== Your objective ==
Restate the records word for word. Include no pictures.
..........
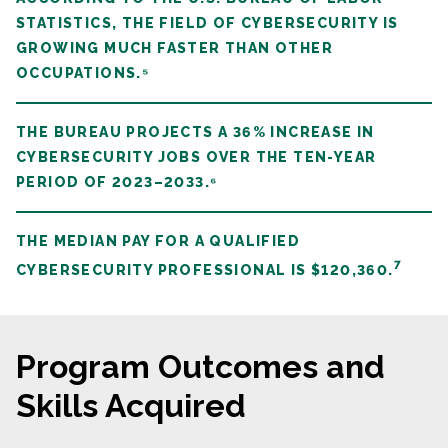
STATISTICS, THE FIELD OF CYBERSECURITY IS
GROWING MUCH FASTER THAN OTHER
OCCUPATIONS.⁵
THE BUREAU PROJECTS A 36% INCREASE IN
CYBERSECURITY JOBS OVER THE TEN-YEAR
PERIOD OF 2023–2033.⁶
THE MEDIAN PAY FOR A QUALIFIED
7
CYBERSECURITY PROFESSIONAL IS $120,360.
Program Outcomes and
Skills Acquired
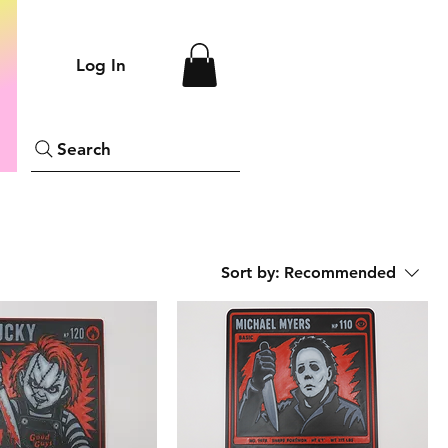
Log In
Search
Sort by:
Recommended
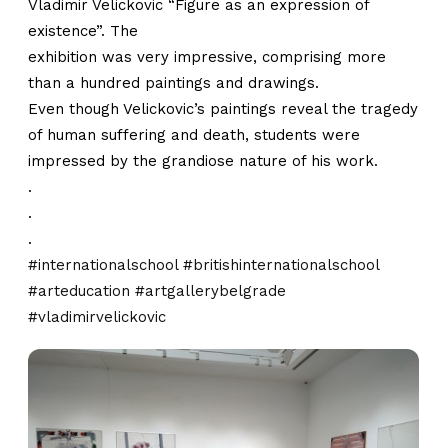
Vladimir Velickovic “Figure as an expression of
existence”. The
exhibition was very impressive, comprising more
than a hundred paintings and drawings.
Even though Velickovic’s paintings reveal the tragedy
of human suffering and death, students were
impressed by the grandiose nature of his work.
.
.
.
#internationalschool
#britishinternationalschool
#arteducation
#artgallerybelgrade
#vladimirvelickovic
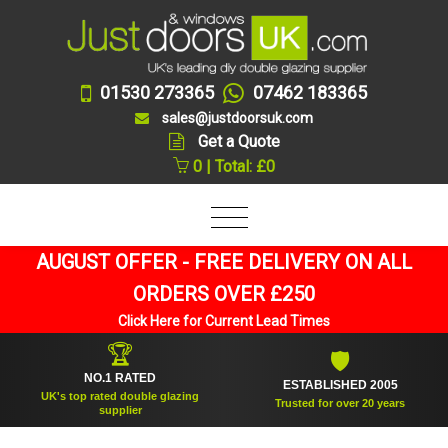
01530 273365
07462 183365
sales@justdoorsuk.com
Get a Quote
0 | Total: £0
AUGUST OFFER - FREE DELIVERY ON ALL
ORDERS OVER £250
Click Here for Current Lead Times
🏆
🛡
NO.1 RATED
ESTABLISHED 2005
UK's top rated double glazing
Trusted for over 20 years
supplier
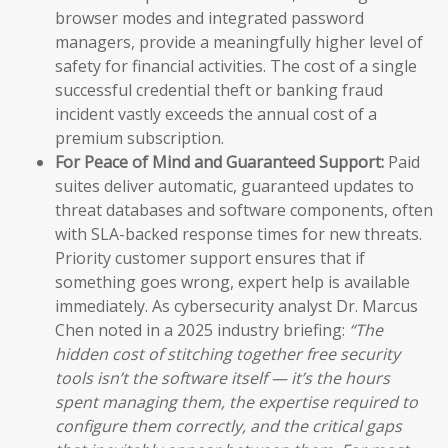
browser modes and integrated password
managers, provide a meaningfully higher level of
safety for financial activities. The cost of a single
successful credential theft or banking fraud
incident vastly exceeds the annual cost of a
premium subscription.
For Peace of Mind and Guaranteed Support:
Paid
suites deliver automatic, guaranteed updates to
threat databases and software components, often
with SLA-backed response times for new threats.
Priority customer support ensures that if
something goes wrong, expert help is available
immediately. As cybersecurity analyst Dr. Marcus
Chen noted in a 2025 industry briefing:
“The
hidden cost of stitching together free security
tools isn’t the software itself — it’s the hours
spent managing them, the expertise required to
configure them correctly, and the critical gaps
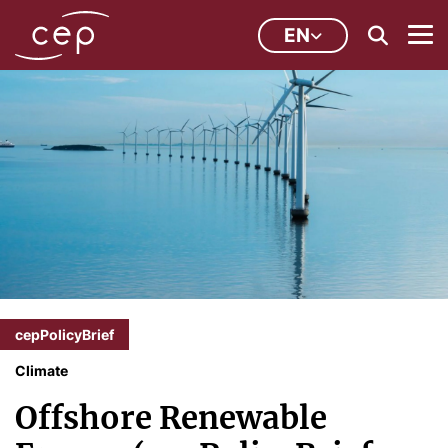
EN
cepPolicyBrief
Climate
Offshore Renewable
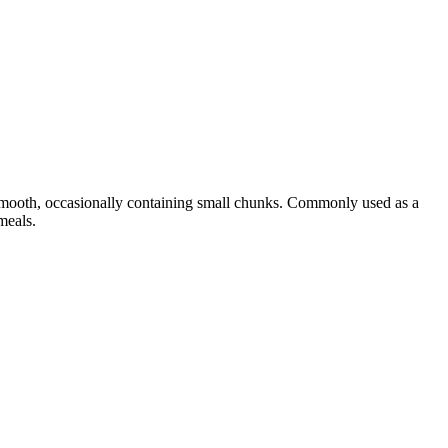
 smooth, occasionally containing small chunks. Commonly used as a
meals.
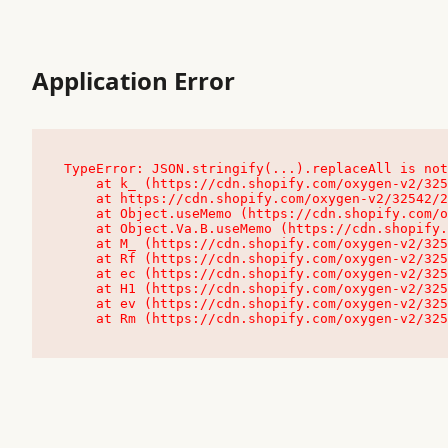
Application Error
TypeError: JSON.stringify(...).replaceAll is not
    at k_ (https://cdn.shopify.com/oxygen-v2/32542/23504/48761/4138648/assets/root-C9vQ0TND.js:9:104545)

    at https://cdn.shopify.com/oxygen-v2/32542/23504/48761/4138648/assets/root-C9vQ0TND.js:9:104797

    at Object.useMemo (https://cdn.shopify.com/oxygen-v2/32542/23504/48761/4138648/assets/client-C1EFljkf.js:24:60309)

    at Object.Va.B.useMemo (https://cdn.shopify.com/oxygen-v2/32542/23504/48761/4138648/assets/chunk-EPOLDU6W-DLVzBtrV.js:9:7200)

    at M_ (https://cdn.shopify.com/oxygen-v2/32542/23504/48761/4138648/assets/root-C9vQ0TND.js:9:104611)

    at Rf (https://cdn.shopify.com/oxygen-v2/32542/23504/48761/4138648/assets/client-C1EFljkf.js:24:47850)

    at ec (https://cdn.shopify.com/oxygen-v2/32542/23504/48761/4138648/assets/client-C1EFljkf.js:24:70529)

    at H1 (https://cdn.shopify.com/oxygen-v2/32542/23504/48761/4138648/assets/client-C1EFljkf.js:24:80848)

    at ev (https://cdn.shopify.com/oxygen-v2/32542/23504/48761/4138648/assets/client-C1EFljkf.js:24:116386)

    at Rm (https://cdn.shopify.com/oxygen-v2/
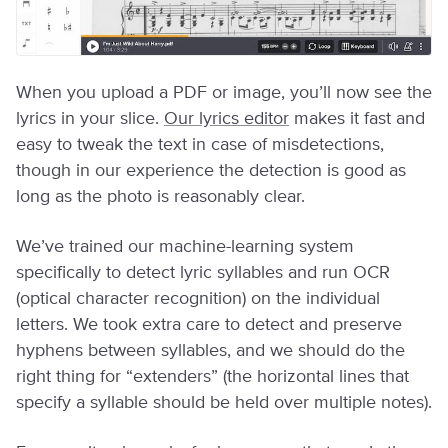
When you upload a PDF or image, you’ll now see the
lyrics in your slice.
Our lyrics editor
makes it fast and
easy to tweak the text in case of misdetections,
though in our experience the detection is good as
long as the photo is reasonably clear.
We’ve trained our machine-learning system
specifically to detect lyric syllables and run OCR
(optical character recognition) on the individual
letters. We took extra care to detect and preserve
hyphens between syllables, and we should do the
right thing for “extenders” (the horizontal lines that
specify a syllable should be held over multiple notes).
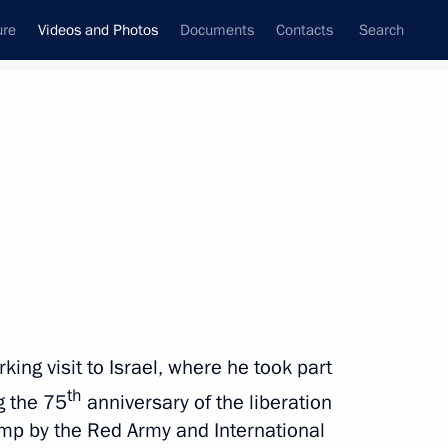
ure
Videos and Photos
Documents
Contacts
Search
nferences
Ceremonies
March, 2020
Next photos
Combat Sambo League
ing visit to Israel, where he took part
championship
th
 the 75
anniversary of the liberation
mp by the Red Army and International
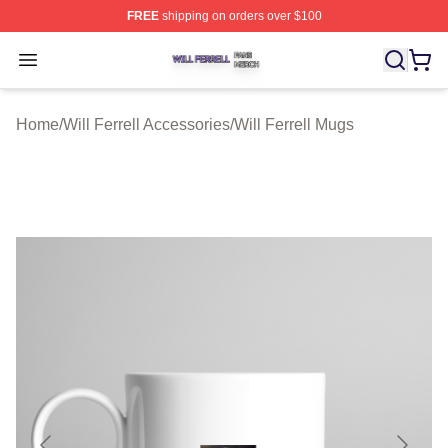
FREE
shipping on orders over $100
Will Ferrell Shop ⚡️ Officially Licensed Will Ferrell Merc
Open menu
Home
/
Will Ferrell Accessories
/
Will Ferrell Mugs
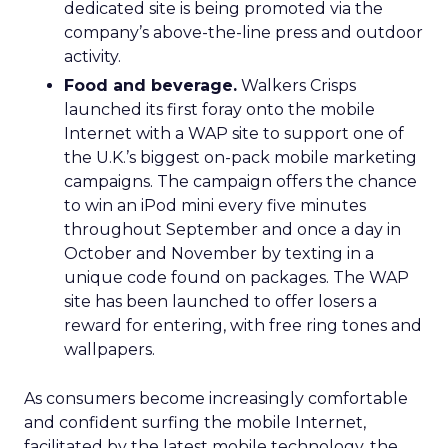
dedicated site is being promoted via the
company’s above-the-line press and outdoor
activity.
Food and beverage.
Walkers Crisps
launched its first foray onto the mobile
Internet with a WAP site to support one of
the U.K.’s biggest on-pack mobile marketing
campaigns. The campaign offers the chance
to win an iPod mini every five minutes
throughout September and once a day in
October and November by texting in a
unique code found on packages. The WAP
site has been launched to offer losers a
reward for entering, with free ring tones and
wallpapers.
As consumers become increasingly comfortable
and confident surfing the mobile Internet,
facilitated by the latest mobile technology, the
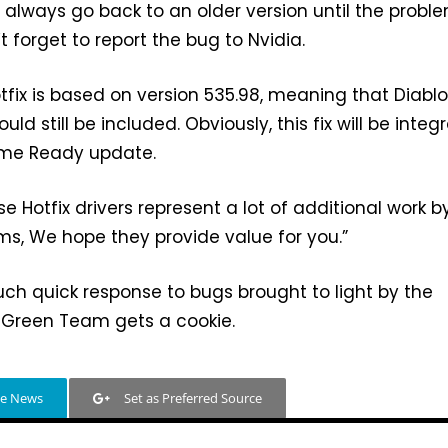
n always go back to an older version until the proble
’t forget to report the bug to Nvidia.
tfix is based on version 535.98, meaning that Diablo
uld still be included. Obviously, this fix will be integ
ame Ready update.
e Hotfix drivers represent a lot of additional work b
s, We hope they provide value for you.”
such quick response to bugs brought to light by the
Green Team gets a cookie.
le News
Set as Preferred Source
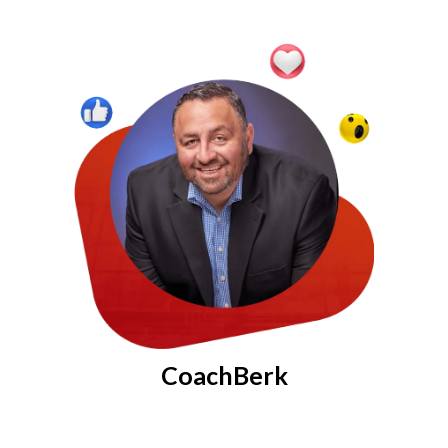
CoachBerk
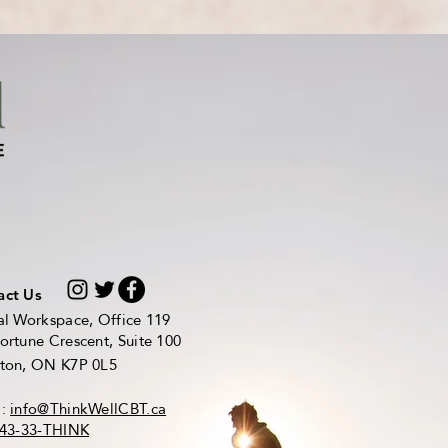
act Us
al Workspace, Office 119
ortune Crescent, Suite 100
ston, ON K7P 0L5
l:
info@ThinkWellCBT.ca
43-33-THINK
..........
== Response to the exercise ==
STATISTICS, THE FIELD OF CYBERSECURITY IS
GROWING MUCH FASTER THAN OTHER
OCCUPATIONS.⁵
THE BUREAU PROJECTS A 36% INCREASE IN
CYBERSECURITY JOBS OVER THE TEN-YEAR
PERIOD OF 2023–2033.⁶
THE MEDIAN PAY FOR A QUALIFIED
7
CYBERSECURITY PROFESSIONAL IS $120,360.
Program Outcomes and
Skills Acquired
Log In
Search
Sort by:
Recommended
Vladimir Velickovic “Figure as an expression of
existence”. The
exhibition was very impressive, comprising more
than a hundred paintings and drawings.
Even though Velickovic’s paintings reveal the tragedy
of human suffering and death, students were
impressed by the grandiose nature of his work.
.
.
.
#internationalschool
#britishinternationalschool
#arteducation
#artgallerybelgrade
#vladimirvelickovic
01530 273365
07462 183365
sales@justdoorsuk.com
Get a Quote
0 | Total: £0
AUGUST OFFER - FREE DELIVERY ON ALL
ORDERS OVER £250
Click Here for Current Lead Times
🏆
🛡
NO.1 RATED
ESTABLISHED 2005
UK's top rated double glazing
Trusted for over 20 years
supplier
browser modes and integrated password
managers, provide a meaningfully higher level of
safety for financial activities. The cost of a single
successful credential theft or banking fraud
incident vastly exceeds the annual cost of a
premium subscription.
For Peace of Mind and Guaranteed Support:
Paid
suites deliver automatic, guaranteed updates to
threat databases and software components, often
with SLA-backed response times for new threats.
Priority customer support ensures that if
something goes wrong, expert help is available
immediately. As cybersecurity analyst Dr. Marcus
Chen noted in a 2025 industry briefing:
“The
hidden cost of stitching together free security
tools isn’t the software itself — it’s the hours
spent managing them, the expertise required to
configure them correctly, and the critical gaps
EN
cepPolicyBrief
Climate
Offshore Renewable
 smooth, occasionally containing small chunks. Commonly used as a
meals.
Application Error
TypeError: JSON.stringify(...).replaceAll is not
    at k_ (https://cdn.shopify.com/oxygen-v2/32542/23504/48761/4138648/assets/root-C9vQ0TND.js:9:104545)

    at https://cdn.shopify.com/oxygen-v2/32542/23504/48761/4138648/assets/root-C9vQ0TND.js:9:104797

    at Object.useMemo (https://cdn.shopify.com/oxygen-v2/32542/23504/48761/4138648/assets/client-C1EFljkf.js:24:60309)

    at Object.Va.B.useMemo (https://cdn.shopify.com/oxygen-v2/32542/23504/48761/4138648/assets/chunk-EPOLDU6W-DLVzBtrV.js:9:7200)

    at M_ (https://cdn.shopify.com/oxygen-v2/32542/23504/48761/4138648/assets/root-C9vQ0TND.js:9:104611)

    at Rf (https://cdn.shopify.com/oxygen-v2/32542/23504/48761/4138648/assets/client-C1EFljkf.js:24:47850)

    at ec (https://cdn.shopify.com/oxygen-v2/32542/23504/48761/4138648/assets/client-C1EFljkf.js:24:70529)

    at H1 (https://cdn.shopify.com/oxygen-v2/32542/23504/48761/4138648/assets/client-C1EFljkf.js:24:80848)

    at ev (https://cdn.shopify.com/oxygen-v2/32542/23504/48761/4138648/assets/client-C1EFljkf.js:24:116386)

    at Rm (https://cdn.shopify.com/oxygen-v2/
When you upload a PDF or image, you’ll now see the
lyrics in your slice.
Our lyrics editor
makes it fast and
easy to tweak the text in case of misdetections,
though in our experience the detection is good as
long as the photo is reasonably clear.
We’ve trained our machine-learning system
specifically to detect lyric syllables and run OCR
(optical character recognition) on the individual
letters. We took extra care to detect and preserve
hyphens between syllables, and we should do the
right thing for “extenders” (the horizontal lines that
specify a syllable should be held over multiple notes).
ure
Videos and Photos
Documents
Contacts
Search
nferences
Ceremonies
March, 2020
Next photos
Combat Sambo League
ing visit to Israel, where he took part
championship
th
 the 75
anniversary of the liberation
mp by the Red Army and International
FREE
shipping on orders over $100
Will Ferrell Shop ⚡️ Officially Licensed Will Ferrell Merc
Open menu
Home
/
Will Ferrell Accessories
/
Will Ferrell Mugs
dedicated site is being promoted via the
company’s above-the-line press and outdoor
activity.
Food and beverage.
Walkers Crisps
launched its first foray onto the mobile
Internet with a WAP site to support one of
the U.K.’s biggest on-pack mobile marketing
campaigns. The campaign offers the chance
to win an iPod mini every five minutes
throughout September and once a day in
October and November by texting in a
unique code found on packages. The WAP
site has been launched to offer losers a
reward for entering, with free ring tones and
wallpapers.
As consumers become increasingly comfortable
and confident surfing the mobile Internet,
facilitated by the latest mobile technology, the
n always go back to an older version until the proble
’t forget to report the bug to Nvidia.
tfix is based on version 535.98, meaning that Diablo
uld still be included. Obviously, this fix will be integ
ame Ready update.
e Hotfix drivers represent a lot of additional work b
s, We hope they provide value for you.”
such quick response to bugs brought to light by the
Green Team gets a cookie.
le News
Set as Preferred Source
CoachBerk
act Us
al Workspace, Office 119
ortune Crescent, Suite 100
ston, ON K7P 0L5
l:
info@ThinkWellCBT.ca
43-33-THINK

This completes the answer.